Case ID: mass_63/html/0576-01.html
Source: Caselaw Access Project
Author: {"author": "Dewey, J.", "license": "Public Domain", "url": "https://static.case.law/"}
Date Created: 2024-08-24T03:29:51.129683

Holyoke Bank vs. Goodman Paper Manufacturing Company & others.
    The St. 1851, e. 315, § 1, requiring a summons to be left with a stockholder of a corporation, before his property can he taken on execution against the corporation, does not require any change in the writ or declaration, from the form before adopted in a suit against such corporation.
    In an action against a corporation and some of its stockholders, seeking to charge them individually, mere irregularities in the mode of becoming stockholders cannot avail such individuals, if the corporation had waived such informalities, and recognized them as legal stockholders. o
    In such action, if the corporation admit its own liability by a default, a stockholder cannot in his own defence, even since the St. 1851, c. 315, deny such liability.
    Where several stockholders in a corporation are summoned to answer in a suit against the corporation, pursuant to St. 1851, c.315, § I, and severally deny their liability they are not entitled to a separate trial by different juries.
    
      This action was commenced in the court of common pleas, on a promissory note signed by J. W. Goodman, as agent for, and on behalf of the Goodman Paper Manufacturing Company, a corporation, payable to his own order, and by him indorsed as treasurer to the plaintiff. The plaintiff also summoned in said action, pursuant to St. 1851, c. 315, Alonzo Lamb, Thomas H. Moody, and Horace Jenks, as stockholders in said corporation, by a summons in the usual form, addressed to them and the corporation, but no allusion was made to them in the writ or declaration. The corporation was defaulted at the first term in the common pleas, and no question arises as to the corporation, but the individual defendants moved to dismiss the action as to them, because they were not named in the writ. That motion was overruled, and the action was removed to this court upon affidavit, pursuant to Si. 1840, c. 87, § 3, where the motion to dismiss was renewed and again overruled. Each individual then pleaded separately their non-liability to the plaintiffs upon the cause of action set forth, and specified: 1. That they were not stockholders in said corporation. 2. That said note was not the note of the corporation and not binding upon them. 3. That the officers of said corporation were able to pay said note, and were liable for the same to the exclusion of mere private stockholders; and also certain other defences, involving questions of fact,, which were found by the jury in favor of the plaintiffs, and on. which no question of law now arises. The defendants requested separate trials, which the presiding judge, Dewey, J., refused, and they were all tried by the same jury, at the same time. The facts in relation to the first specification of defence sufficiently appear in the opinion of the court, and the evidence bearing upon the question of the liability of the corporation itself for the note, did not become material in the final disposition of the cause; and the third specification of defence was overruled by the presiding judge. By the agreement of parties, the points not passed upon by the jury were reported to the whole court, to decide whether upon the facts stated, and the inferences to be drawn from them, a jury would be authorized to find a verdict for the plaintiffs; if so, judgment to be entered for the plaintiffs; otherwise a nonsuit;
    
      C. P. Huntington, for the plaintiffs.
    
      W. Bowdoin, for Lamb and Moody.
    
      H. Morris, for Jenks.
   Dewey, J.

The present action was instituted against the Goodman Paper Manufacturing Company, a corporation doing business in the town of South Hadley, to recover a promissory note of $1,500, dated March 17, 1851, payable in four months, signed by J. W. Goodman, agent, payable to his own order, and by him indorsed as treasurer of the company

The writ was duly served on the corporation, and they made no defence, but suffered judgment by default.

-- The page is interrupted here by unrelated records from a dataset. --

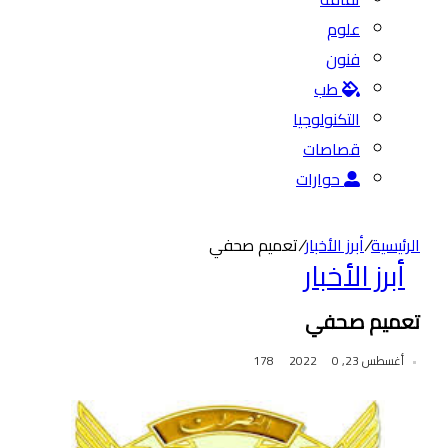
الأعلى
علوم
فنون
طب
التكنولوجيا
قصاصات
حوارات
الرئيسية
/
أبرز الأخبار
/
تعميم صحفي
أبرز الأخبار
تعميم صحفي
أغسطس 23, 2022
0
178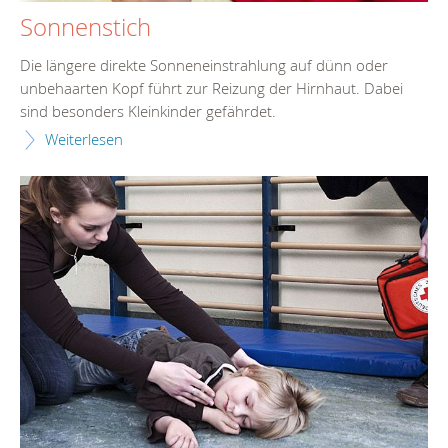
Sonnenstich
Die längere direkte Sonneneinstrahlung auf dünn oder
unbehaarten Kopf führt zur Reizung der Hirnhaut. Dabei
sind besonders Kleinkinder gefährdet.
Weiterlesen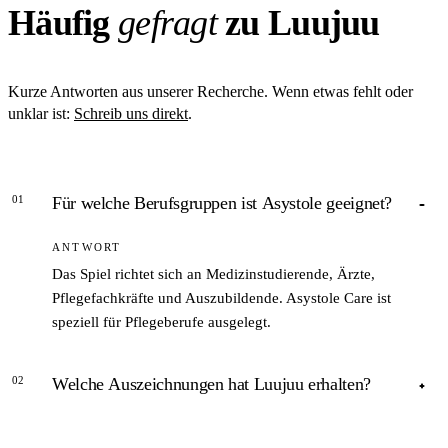
Häufig
gefragt
zu Luujuu
Kurze Antworten aus unserer Recherche. Wenn etwas fehlt oder
unklar ist:
Schreib uns direkt
.
01
Für welche Berufsgruppen ist Asystole geeignet?
ANTWORT
Das Spiel richtet sich an Medizinstudierende, Ärzte,
Pflegefachkräfte und Auszubildende. Asystole Care ist
speziell für Pflegeberufe ausgelegt.
02
Welche Auszeichnungen hat Luujuu erhalten?
ANTWORT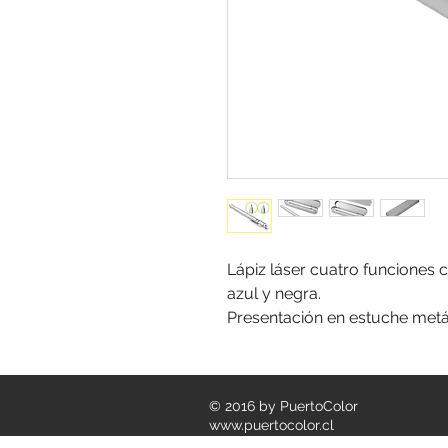
Lápiz láser cuatro funciones c
azul y negra.
Presentación en estuche metá
© 2016 by PuertoColor
www.puertocolor.cl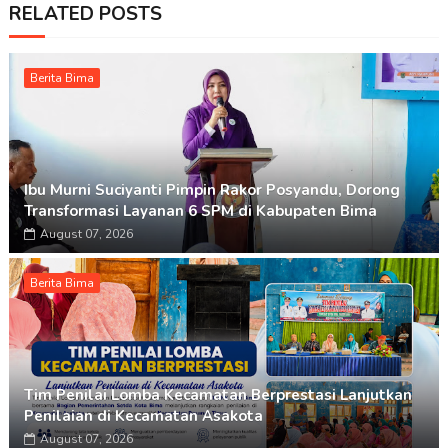
RELATED POSTS
Berita Bima
Ibu Murni Suciyanti Pimpin Rakor Posyandu, Dorong
Transformasi Layanan 6 SPM di Kabupaten Bima
August 07, 2026
Berita Bima
Tim Penilai Lomba Kecamatan Berprestasi Lanjutkan
Penilaian di Kecamatan Asakota
August 07, 2026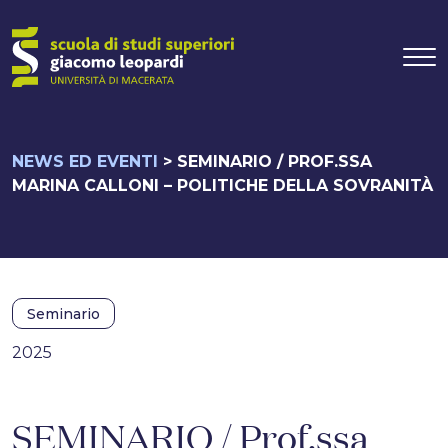
Navigazione pr
Vai al contenuto
NEWS ED EVENTI
>
SEMINARIO / PROF.SSA
MARINA CALLONI – POLITICHE DELLA SOVRANITÀ
Seminario
2025
SEMINARIO / Prof.ssa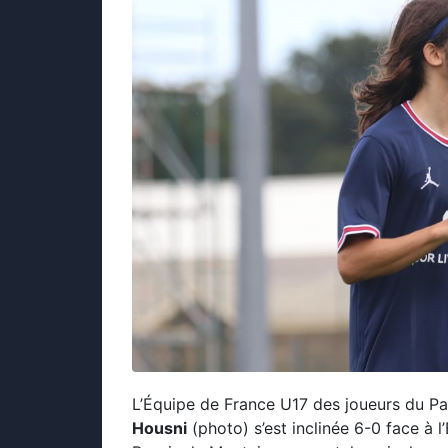
L’Équipe de France U17 des joueurs du P
Housni
(photo) s’est inclinée 6-0 face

At the request and under the direction of the plaintiffs, the officer who served the process upon the corporation, also served upon Alonzo Lamb, Thomas H. Moody, and Horace Jenks, severally, a summons as stockholders in said corporation. This summons was in each case directed to the corporation, and to the individuals above named, and was in the usual form of a separate summons to be served after an attachment of goods, or estate. There was nothing in the writ or declaration describing these individuals, or alleging that they were stockholders in the corporation, or giving any direction to the officer to serve the precept upon them.

The defendants, Lamb, Moody, and Jenks, at the first term severally moved that the action might be dismissed as to them, they not being properly parties, because the writ did not authorize any such service on them.

The court refused to dismiss the action as to these parties, and the correctness of that ruling presents the first' poinf raised in the present case. This question is new, and arises under the recent statute of 1851, c. 315, § 1, providing that “the person or property of any stockholder in a manufacturing corporation, shall not be hereafter taken upon any execution issued against such corporation, unless a summons in the action was left with said stockholder.” Prior to this statute, and under the Rev. Sts. c. 39, § 30, wherever such liability attached to the stockholders of a manufacturing company, to pay the debts of the company, their persons and property might be legally taken on any writ of attachment or execution issued against the company. The proceeding was, as to the writ and execution, wholly a proceeding against the corporation, upon whom alone service was required to be made, and who alone could appear and defend the suit.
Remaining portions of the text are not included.